Jesse Engebretson pled guilty to four counts of sexual assault in 1993. Because he had also been convicted of a felony burglary within five years of committing the sexual assaults, he was classified as a persistent felony offender by the court under Montana law.
That classification entitled him to an extra thirty years in prison after his four concurrent 20-year terms for the four sexual assaults. The judge suspended the sentence, however, and instead sentenced him to thirty-years probation.
Ten years later, he was released for good behavior. A few years after that, he filed a habeas petition with the Montana Supreme Court, arguing that his 30-years probation was illegal because he was required by law to serve five years of that sentence before any probation could be ordered.
He saved five years in prison and then complained about it? Yep. And it worked.
The lower court, on remand, discharged his entire thirty-year sentence, and made no mention of a persistent felony offender classification.
What does a man that just saved five years of prison and twenty-five years of probation do? He sued the warden and head of the Montana Department of Corrections for releasing him on an "illegal" probationary sentence.
Yeah. He's suing because he was released from prison five years early.
While noting that "we think these allegations lack merit," the Ninth Circuit still heard the case, as pro se litigants in the pleading stage are given a lot of leeway.
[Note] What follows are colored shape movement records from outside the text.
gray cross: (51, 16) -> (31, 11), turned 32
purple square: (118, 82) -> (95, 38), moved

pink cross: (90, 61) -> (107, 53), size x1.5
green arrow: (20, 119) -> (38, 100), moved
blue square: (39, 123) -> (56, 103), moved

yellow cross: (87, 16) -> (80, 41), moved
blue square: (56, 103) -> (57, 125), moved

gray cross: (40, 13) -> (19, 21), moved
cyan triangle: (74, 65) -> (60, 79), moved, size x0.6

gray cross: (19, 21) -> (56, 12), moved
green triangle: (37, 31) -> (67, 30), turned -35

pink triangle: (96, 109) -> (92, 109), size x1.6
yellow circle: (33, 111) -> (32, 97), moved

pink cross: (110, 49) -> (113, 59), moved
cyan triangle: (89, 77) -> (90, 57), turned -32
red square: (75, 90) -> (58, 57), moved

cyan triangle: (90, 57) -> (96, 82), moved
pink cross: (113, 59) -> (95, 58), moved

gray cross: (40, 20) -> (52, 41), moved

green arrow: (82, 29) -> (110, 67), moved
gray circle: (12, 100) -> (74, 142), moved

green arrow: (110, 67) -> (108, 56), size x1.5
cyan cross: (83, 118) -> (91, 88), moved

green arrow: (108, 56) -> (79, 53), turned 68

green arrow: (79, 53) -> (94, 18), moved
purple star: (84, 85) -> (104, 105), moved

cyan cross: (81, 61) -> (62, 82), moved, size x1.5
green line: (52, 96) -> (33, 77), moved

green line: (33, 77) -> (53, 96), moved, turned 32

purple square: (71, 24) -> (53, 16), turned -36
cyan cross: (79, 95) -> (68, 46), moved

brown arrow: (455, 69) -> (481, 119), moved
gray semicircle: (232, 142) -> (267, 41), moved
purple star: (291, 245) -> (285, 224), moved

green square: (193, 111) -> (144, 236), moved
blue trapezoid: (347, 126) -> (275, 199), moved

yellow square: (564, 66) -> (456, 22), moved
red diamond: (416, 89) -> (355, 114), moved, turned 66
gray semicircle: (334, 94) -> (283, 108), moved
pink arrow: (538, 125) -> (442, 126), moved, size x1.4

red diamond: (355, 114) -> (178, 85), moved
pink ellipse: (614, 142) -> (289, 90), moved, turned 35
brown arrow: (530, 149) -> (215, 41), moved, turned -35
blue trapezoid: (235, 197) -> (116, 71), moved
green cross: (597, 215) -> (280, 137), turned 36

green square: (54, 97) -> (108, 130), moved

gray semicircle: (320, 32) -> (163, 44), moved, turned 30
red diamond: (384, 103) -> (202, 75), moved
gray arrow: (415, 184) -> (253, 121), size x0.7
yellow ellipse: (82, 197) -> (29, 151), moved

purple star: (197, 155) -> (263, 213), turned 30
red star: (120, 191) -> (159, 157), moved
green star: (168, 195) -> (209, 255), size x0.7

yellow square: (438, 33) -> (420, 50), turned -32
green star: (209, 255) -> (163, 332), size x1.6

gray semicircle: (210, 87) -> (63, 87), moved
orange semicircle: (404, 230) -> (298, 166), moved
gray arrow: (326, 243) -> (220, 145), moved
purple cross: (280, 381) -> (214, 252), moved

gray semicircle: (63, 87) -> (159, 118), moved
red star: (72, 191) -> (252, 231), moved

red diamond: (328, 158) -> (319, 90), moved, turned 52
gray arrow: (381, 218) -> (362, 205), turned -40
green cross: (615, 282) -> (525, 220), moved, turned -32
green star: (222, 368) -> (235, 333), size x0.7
Plus if they can show a violation of a constitutional right under § 1983, (probation is a restriction on freedom and the sentence was technically illegal) nominal damages are possible.
However, the Ninth Circuit joined their sister circuits (citing the Second, Third, Eighth, and Tenth Circuits) in holding that prison officials, like the warden and head of the DOC here, are absolutely immune from § 1983 liability when they simply enforce a facially valid court order.
Why? It's simple. If prison officials had to question every single judicial order that they received, the system would collapse. They would constantly fear litigation and be forced to question every sentence handed down. In addition, immunity for those performing functions necessary to the judicial process is grounded both in the common law and in recent SCOTUS case law.
Note that the grant of absolute immunity only applies to the "fact of a prisoner's incarceration pursuant to a facially valid court order." The court left the question of immunity for officials acting beyond their authority, or engaging in conduct not prescribed by an order, for another day.